Minnesota’s Driving Trends Will Reshape Roadway Funding

As driving habits change, the gasoline tax is bringing in less revenue
June 6, 2019
Trucks and cars driving on a rural highway
Funding of Minnesota's highway system will need to change to address declining revenues from the
gasoline tax, according to a new Humphrey School report. (Photo: Creative Commons)

Vehicles, how we power them, and driver behavior are all changing. According to University of Minnesota researchers, these motorization trends will affect how we fund our roads.

“Understanding motorization trends is critical for policymakers to make informed decisions about how we will invest in transportation infrastructure and provide transportation services to meet public needs,” says Professor Jerry Zhao of the Humphrey School of Public Affairs.

Zhao is the lead author of a report that analyzes Minnesota’s motorization trends from 1980 to 2016. “The trends we found mean that less revenue is collected from federal and state gasoline taxes.”

The number of registered vehicles in Minnesota almost doubled between 1980 and 2016, from 3 million to 5.4 million vehicles, and Minnesotans traveled more than twice as far, accounting for 60 billion miles in 2016. However, when taking population growth into account, both measures have turned downward in recent years. 

Since 2000, the number of vehicles per driver and per person in Minnesota has declined. In addition, the number of miles traveled per person and per vehicle dropped significantly in the 2000s.

“Vehicle-miles traveled ticked back up in 2016, but it’s unlikely that the growth rate of vehicle ownership will return to pre-2000 levels,” Zhao says. “There is evidence the rapid increase in motorization that occurred over several decades until the 2000s has ended.”

Fuel use in the state follows a similar pattern. Fuel consumption in Minnesota has increased since 1980, but most of this growth came before 2000. Fuel consumption per driver and per vehicle has declined 10 and 11 percent, respectively, since 2000 due to increased fuel efficiency and decreased vehicle-miles traveled, says Zhao (pictured at left).

Looking ahead, increased fuel efficiency and the adoption of hybrid and electric vehicles are trends that are likely to continue. While there are currently about one million electric vehicles on U.S. roads, that number is projected to grow to more than 18 million by 2030, Zhao says.

Vehicle- and ride-sharing, better public transportation options, and the prospect of automated vehicles could also speed up younger generations’ transition away from vehicle ownership.

Different funding options are needed

All told, Zhao suggests policymakers look for more options to fund roads. In Minnesota, this process has already begun, with the motor vehicle sales tax and the motor vehicle registration tax making up an increasing share of revenues in recent years. The federal fuel tax was last raised in 1993, and Minnesota has increased the state’s gas tax once since then, in 2009.

Other states are also exploring options to offset decreased fuel tax revenue, Zhao says.

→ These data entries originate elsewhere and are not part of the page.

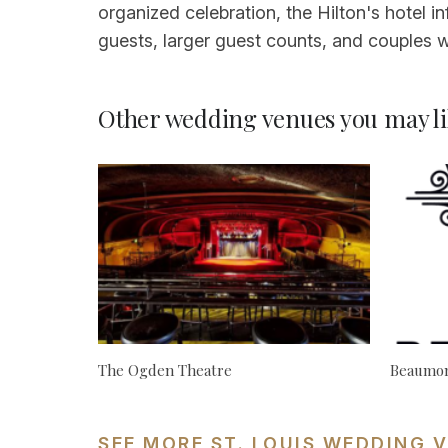
organized celebration, the Hilton's hotel i
guests, larger guest counts, and couples w
Other wedding venues you may li
The Ogden Theatre
Beaumon
SEE MORE ST. LOUIS WEDDING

These include raising the gas tax, tying the gas tax rate to the price of gasoline, tying the gas tax to inflation, taxing miles traveled instead of gallons of gas consumed, and finding different sources of revenue.

“This research provides us with an understanding of some very important trends surrounding vehicle ownership and travel in the state, and the impact on collection of highway revenue,” says Ken Buckeye, program manager with MnDOT’s Office of Financial Management.

 “Vehicle ownership and vehicle-miles of travel on a per capita basis are trending downward in the last two decades,” Buckeye says. “That, coupled with increasing fuel efficiency and vehicle electrification trends, point to the importance of considering other revenue tools such as vehicle-miles-of-travel fees if we are going to maintain Minnesota’s high-quality transportation infrastructure.”